While major principals and media players turn their eyes to non-OECD countries to check CSR compliance issues, sector-specific social risks can still be found in Europe.
In France, in downtown Paris (known as the “Le Sentier” manufacturing district) and the inner suburbs (the workshop pool having been partly moved to the city of Aubervilliers to avoid high rents), garment workshops currently operate with little knowledge of applicable local laws and low engagement with provision of satisfactory working conditions.
Though textile workshops do not directly supply to major brands – they are actually contracted by agents based locally – companies could nonetheless be held responsible for supporting unacceptable practices.
SERIOUS SOCIAL RISKS
Where clothes alterations, security tagging and garment manufacturing are provided to competitive deadlines and prices, the other side of the business reveals poor working conditions. SGS’s experience in assessing such workshops has raised the following noncompliances:
-Undeclared work (and risk of clandestine work)
-Excessive working hours
-Unpaid overtime hours
-Unpaid annual leave
-Lack of social insurance
-Unsafe working environment (in terms of fire safety, workers’ safety, hygiene conditions etc.)
The current situation reflects a standard working week of up to 60 hours for an average of EUR 1050, which is not compliant with France’s minimum wage (amounting to EUR 1430,22 gross) and does not take overtime hours into account. Besides, it is common practice not to declare workers to avoid paying associated taxes and social charges.

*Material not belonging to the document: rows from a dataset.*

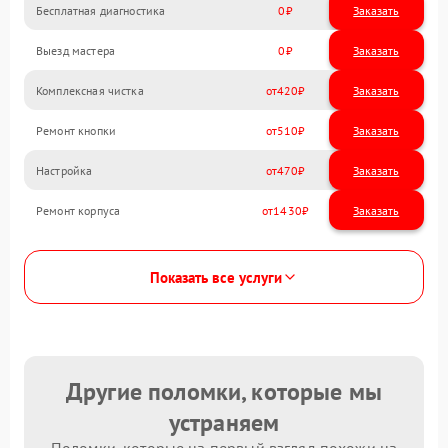
Бесплатная диагностика
0
Заказать
Выезд мастера
0
Заказать
Комплексная чистка
420
Ремонт кнопки
510
Настройка
470
Ремонт корпуса
1430
Показать все услуги
Другие поломки, которые мы
устраняем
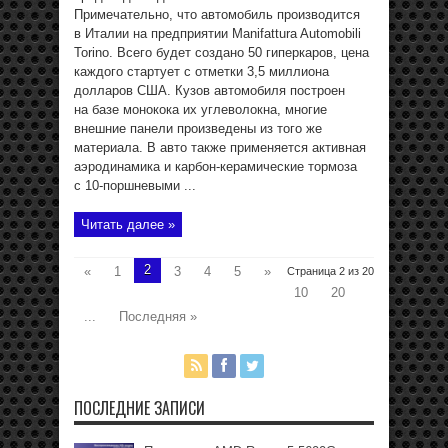
Примечательно, что автомобиль производится
в Италии на предприятии Manifattura Automobili
Torino. Всего будет создано 50 гиперкаров, цена
каждого стартует с отметки 3,5 миллиона
долларов США. Кузов автомобиля построен
на базе монокока их углеволокна, многие
внешние панели произведены из того же
материала. В авто также применяется активная
аэродинамика и карбон-керамические тормоза
с 10-поршневыми ...
Читать далее »
2
«
1
3
4
5
»
Страница 2 из 20
10
20
...
Последняя »
ПОСЛЕДНИЕ ЗАПИСИ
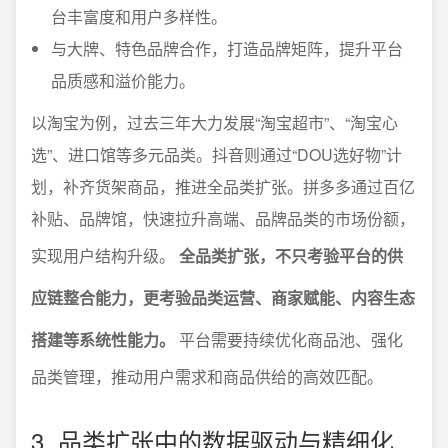
台丰富度和用户多样性。
与大牌、特色品牌合作，打造品牌矩阵，提升平台
品质感和溢价能力。
以淘宝为例，过去三年大力发展“淘宝超市”、“淘宝心
选”、进口馆等多元品类。抖音则通过“DOU选好物”计
划，补齐货架商品，推进全品类扩张。拼多多通过百亿
补贴、品牌馆，快速拉升高端、品牌品类的市场份额，
实现用户结构升级。
全品类扩张，不只考验平台的供
应链整合能力，更考验品类运营、商家赋能、内容生态
搭建等系统性能力。
平台需要持续优化商品池、强化
品类管理，推动用户需求和商品供给的高效匹配。
3. 品类扩张中的数据驱动与精细化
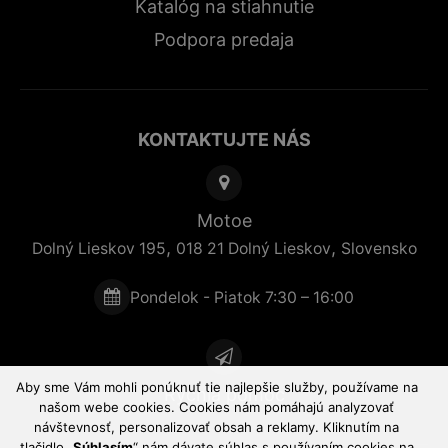
Katalóg na stiahnutie
Podpora predaja
KONTAKTUJTE NÁS
Motoe
,
,
Dolný Lieskov 195
018 21
Dolný Lieskov
Slovensko
Pondelok - Piatok 7:30 – 16:00
Aby sme Vám mohli ponúknuť tie najlepšie služby, používame na
Rýchla pomoc
našom webe cookies. Cookies nám pomáhajú analyzovať
návštevnosť, personalizovať obsah a reklamy. Kliknutím na
tlačidlo „
Súhlasím
“ nám dávate súhlas s používaním cookies na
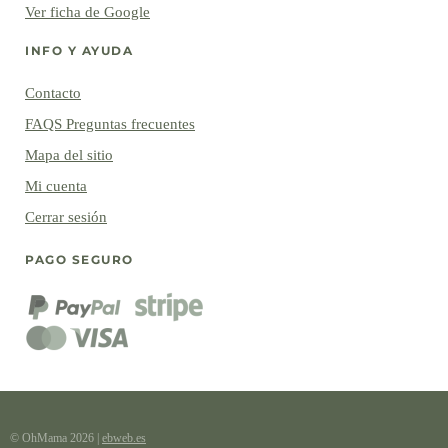
Ver ficha de Google
INFO Y AYUDA
Contacto
FAQS Preguntas frecuentes
Mapa del sitio
Mi cuenta
Cerrar sesión
PAGO SEGURO
© OhMama 2026
|
ebweb.es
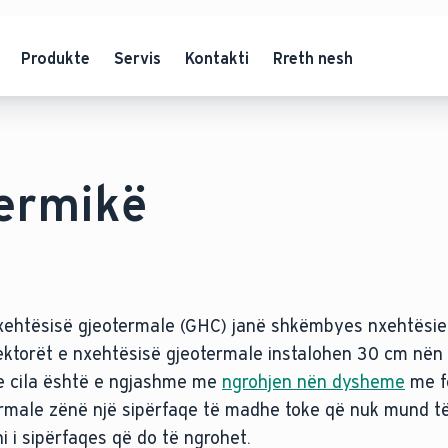
Produkte
Servis
Kontakti
Rreth nesh
termikë
nxehtësisë gjeotermale (GHC) janë shkëmbyes nxehtësie
lektorët e nxehtësisë gjeotermale instalohen 30 cm nën 
e cila është e ngjashme me
ngrohjen nën dysheme
me f
ermale zënë një sipërfaqe të madhe toke që nuk mund t
hi i sipërfaqes që do të ngrohet.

The workers, mainly coming from China and other countries in South East Asia, are in most cases hired by owners who are themselves unaware about the social requirements. Consequently workers are satisfied with having only one week’s annual leave (when they are entitled to five weeks), even if it is unpaid, due to their poor knowledge of French labour laws.
In terms of safety, the overall conditions are found to be similar to those that major brands and retailers fight against in emerging countries. Several fires have occurred in Le Sentier / Aubervilliers workshops in the past 10 years. The high risk created by the storage of inflammable raw materials and finished goods with insufficient fire equipment is not taken into consideration, and workers regularly operate in small and crowded rooms.
To avoid labour inspection visits, owners of small workshops (fewer than 15 workers on average) close their businesses and declare new ones under other names at the same locations approximately every two years. As the French authorities struggle against clandestine work, most of the workshops are able to provide workers’ identity documents and resident permits. However, the risk is still considered high due to the above-mentioned underground subcontracting, which is common practice in this industry.
As highlighted by recent films and television news, the same situation has been identified in Italy in the main centres of garment and shoe manufacturing in Tuscany (especially the city and province of Prato, Italy’s number one textile-producing site), and Veneto, which is a leading region in many aspects of the fashion industry, including textile production.
To compete with low-cost production countries, European workshops in the textile industry tend to disregard labour laws, resulting in poor conditions for migrant workers and a major brand image risk for companies.